I will discuss some aspects of and approaches to modeling waves in random media.  When waves travel through complex media like the turbulent atmosphere, they are affected by the fluctuations in the medium.  The medium may be too complex to describe point-wise and it is convenient to model in terms of a random medium. One then wants to analyze how the wave field is affected by the medium fluctuations and I will discuss this challenge.

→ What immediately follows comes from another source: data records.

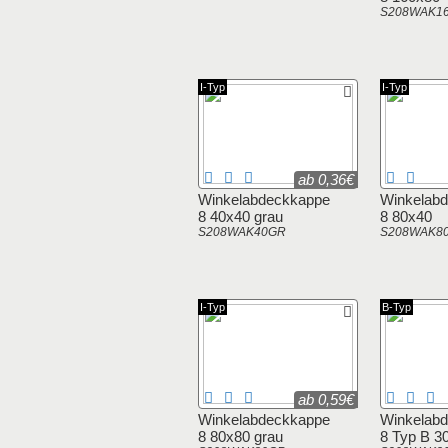
S208WAK1
I-Typ
I-Typ
ab 0,36€
Winkelabdeckkappe
Winkelab
8 40x40 grau
8 80x40
S208WAK40GR
S208WAK8
I-Typ
B-Typ
ab 0,59€
Winkelabdeckkappe
Winkelab
8 80x80 grau
8 Typ B 3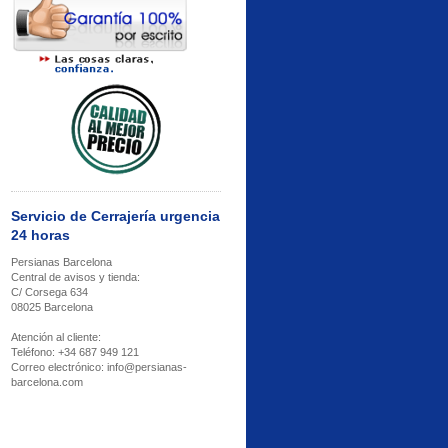
Servicio de Cerrajería urgencia
24 horas
Persianas Barcelona
Central de avisos y tienda:
C/ Corsega 634
08025 Barcelona
Atención al cliente:
Teléfono: +34 687 949 121
Correo electrónico: info@persianas-
barcelona.com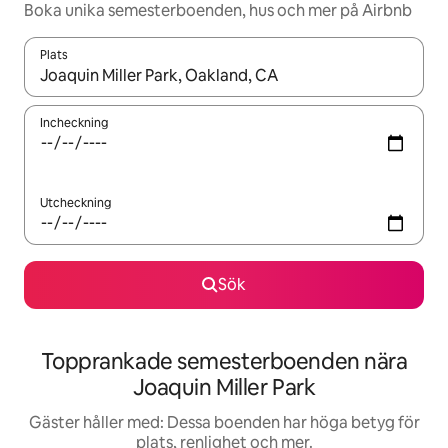
Boka unika semesterboenden, hus och mer på Airbnb
Plats
När resultaten är tillgängliga kan du navigera med upp- och ned
Incheckning
Utcheckning
Sök
Topprankade semesterboenden nära
Joaquin Miller Park
Gäster håller med: Dessa boenden har höga betyg för
plats, renlighet och mer.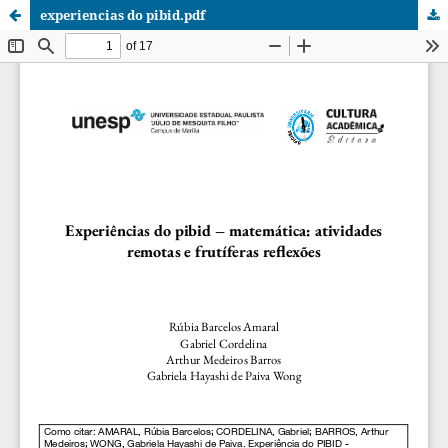
experiencias do pibid.pdf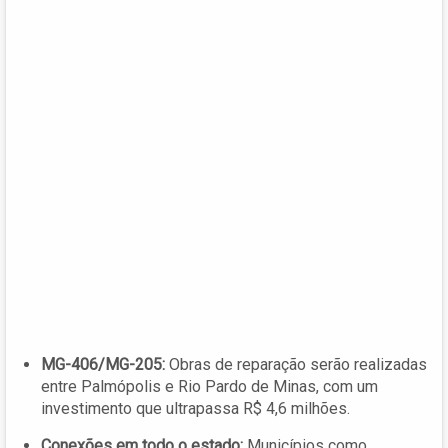
MG-406/MG-205:
Obras de reparação serão realizadas
entre Palmópolis e Rio Pardo de Minas, com um
investimento que ultrapassa R$ 4,6 milhões.
Conexões em todo o estado:
Municípios como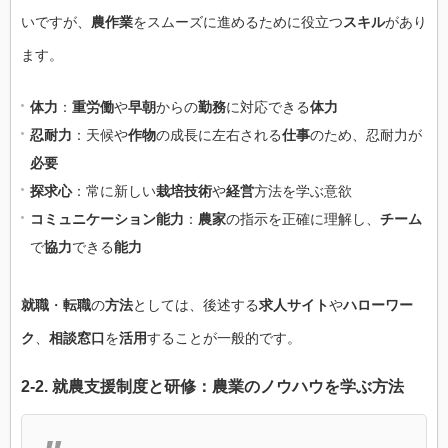
いですが、
農作業
をスムーズに進めるために役立つ
スキル
があり
ます。
体力
：
重労働
や
早朝
からの
勤務
に対応できる
体力
忍耐力
：天候や
作物
の成長に左右される
仕事
のため、忍耐力が
必要
探求心
：常に新しい
栽培技術
や
経営
方法を学ぶ意欲
コミュニケーション能力
：
農家
の指示を正確に理解し、
チーム
で
協力
できる
能力
就職
・
転職
の
方法
としては、後述する
求人サイト
や
ハローワー
ク
、
相談窓口
を
活用
することが一般的です。
2-2.
就農支援
制度と
研修
：
農業
の
ノウハウ
を学ぶ
方法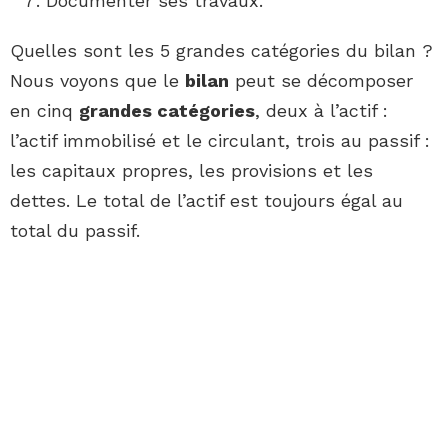
Documenter ses travaux.
Quelles sont les 5 grandes catégories du bilan ?
Nous voyons que le
bilan
peut se décomposer
en cinq
grandes catégories
, deux à l’actif :
l’actif immobilisé et le circulant, trois au passif :
les capitaux propres, les provisions et les
dettes. Le total de l’actif est toujours égal au
total du passif.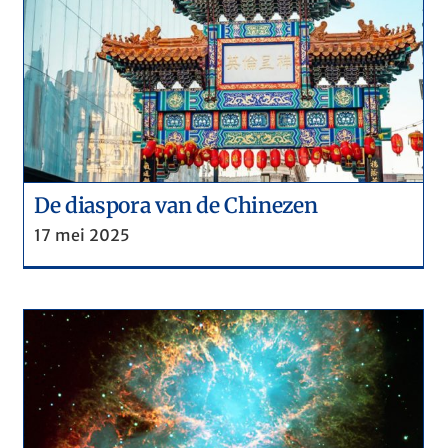
De ethiek van de huisarts
De diaspora van de Chinezen
17 mei 2025
De Spaanse griep & de covid-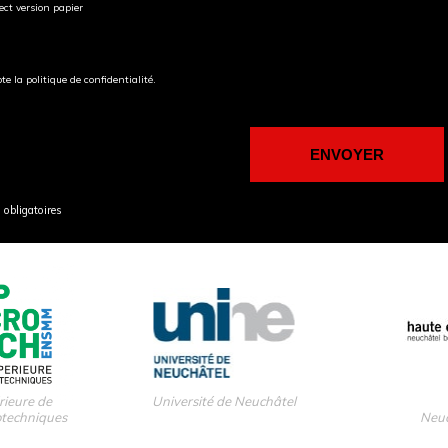
ect version papier
pte la politique de confidentialité.
obligatoires
rieure de
Université de Neuchâtel
otechniques
Neuc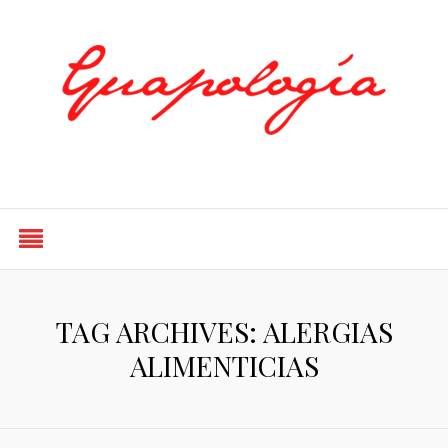
Styled by Paty
TAG ARCHIVES: ALERGIAS
ALIMENTICIAS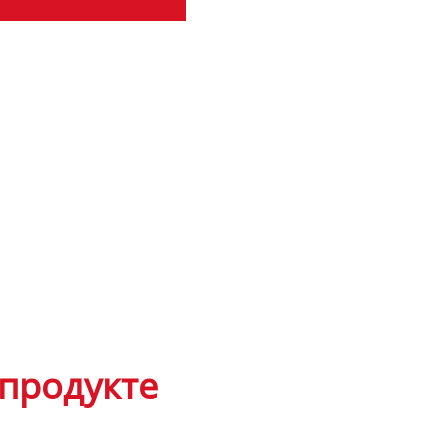
продукте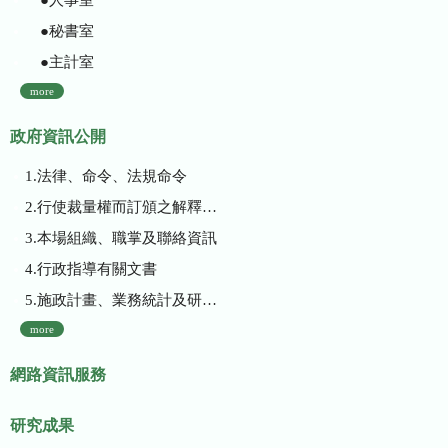
●秘書室
●主計室
more
政府資訊公開
1.法律、命令、法規命令
2.行使裁量權而訂頒之解釋性規定及裁量基準
3.本場組織、職掌及聯絡資訊
4.行政指導有關文書
5.施政計畫、業務統計及研究報告
more
網路資訊服務
研究成果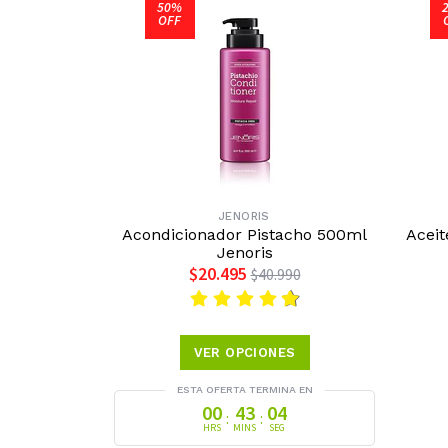
50%
OFF
JENORIS
Acondicionador Pistacho 500ml
Aceit
Jenoris
$20.495
$40.990
VER OPCIONES
ESTA OFERTA TERMINA EN
00
43
03
:
:
HRS
MINS
SEG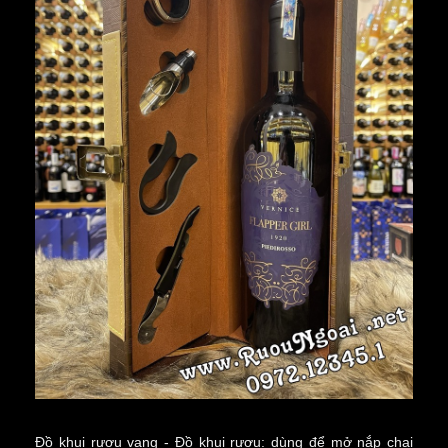
Đồ khui rượu vang - Đồ khui rượu: dùng để
mở nắp chai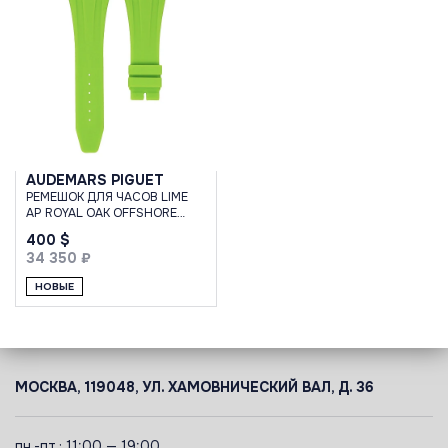
AUDEMARS PIGUET
РЕМЕШОК ДЛЯ ЧАСОВ LIME
AP ROYAL OAK OFFSHORE
42MM STRAP
400 $
34 350 ₽
НОВЫЕ
МОСКВА, 119048, УЛ. ХАМОВНИЧЕСКИЙ ВАЛ, Д. 36
пн.-пт.: 11:00 — 19:00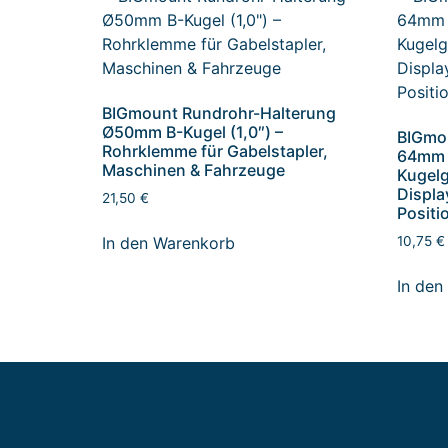
BIGmount Rundrohr-Halterung
Ø50mm B-Kugel (1,0″) –
BIGmo
Rohrklemme für Gabelstapler,
64mm f
Maschinen & Fahrzeuge
Kugelg
Displa
21,50
€
Positi
In den Warenkorb
10,75
€
In den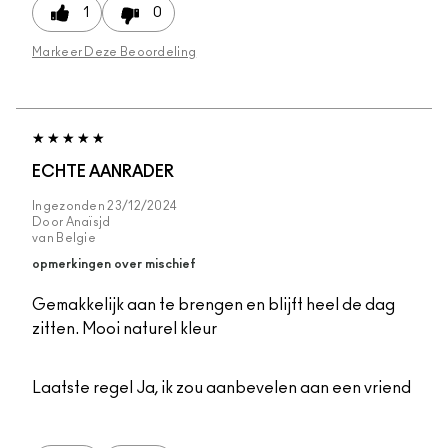
1
0
Markeer Deze Beoordeling
ECHTE AANRADER
Ingezonden
23/12/2024
Door
Anaïsjd
van
Belgie
opmerkingen over mischief
Gemakkelijk aan te brengen en blijft heel de dag
zitten. Mooi naturel kleur
Laatste regel
Ja, ik zou aanbevelen aan een vriend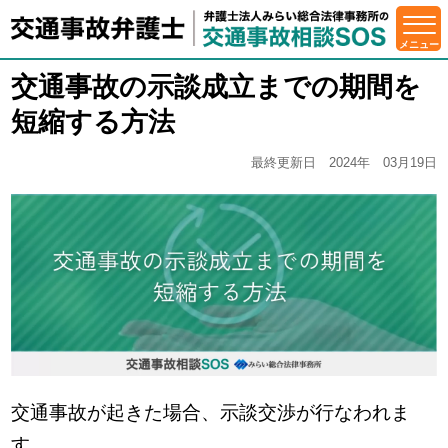
交通事故の示談成立までの期間を
短縮する方法
最終更新日 2024年 03月19日
交通事故が起きた場合、示談交渉が行なわれま
す。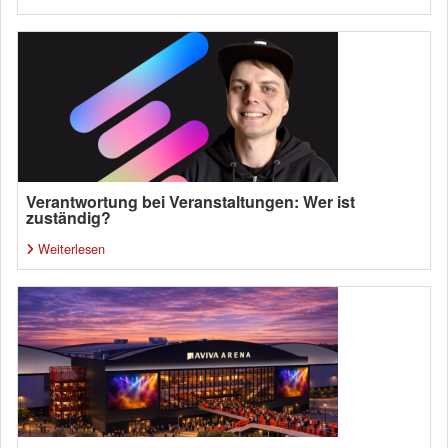
Verantwortung bei Veranstaltungen: Wer ist
zuständig?
Weiterlesen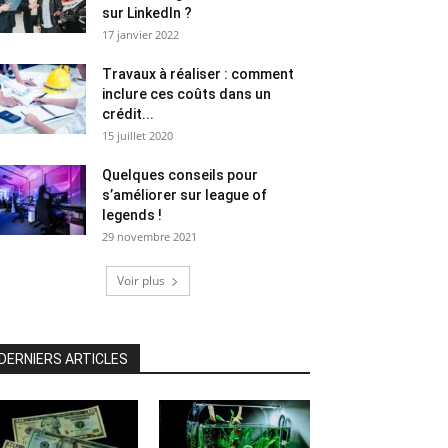
sur LinkedIn ?
17 janvier 2022
Travaux à réaliser : comment
inclure ces coûts dans un
crédit...
15 juillet 2020
Quelques conseils pour
s’améliorer sur league of
legends !
29 novembre 2021
Voir plus
DERNIERS ARTICLES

Counting Hamiltonian \ell-Cycles in Dense Hypergraphs

Liam Hardiman

UCI

Time:

Wednesday, February 23, 2022 - 2:00pm to 3:00pm

Location:

340 N Rowland Hall

A classical theorem of Dirac states that any graph on n vertices with minimum degree at least n/2 contains a Hamiltonian cycle, an edge-traversing cycle that visits each vertex in the graph exactly once. Since Dirac's theorem, researchers have found lower bounds on the number of Hamiltonian cycles a graph contains as a function of its minimum degree. These bounds aren't too far away from what one would expect to see in a typical random graph with appropriate edge probability. Here we contribute to the line of research that seeks to extend these results to k-uniform hypergraphs, where cycles are now chains of edges whose consecutive links overlap with one another in some fixed number, \ell, of vertices. We show that the number of so-called \ell-cycles in hypergraphs with sufficiently high co-degree is at least, up to a sub-exponential factor, what one would expect to see in a typical random hypergraph with appropriate (hyper)edge probability.

Joint work with Asaf Ferber and Adva Mond (University of Cambridge).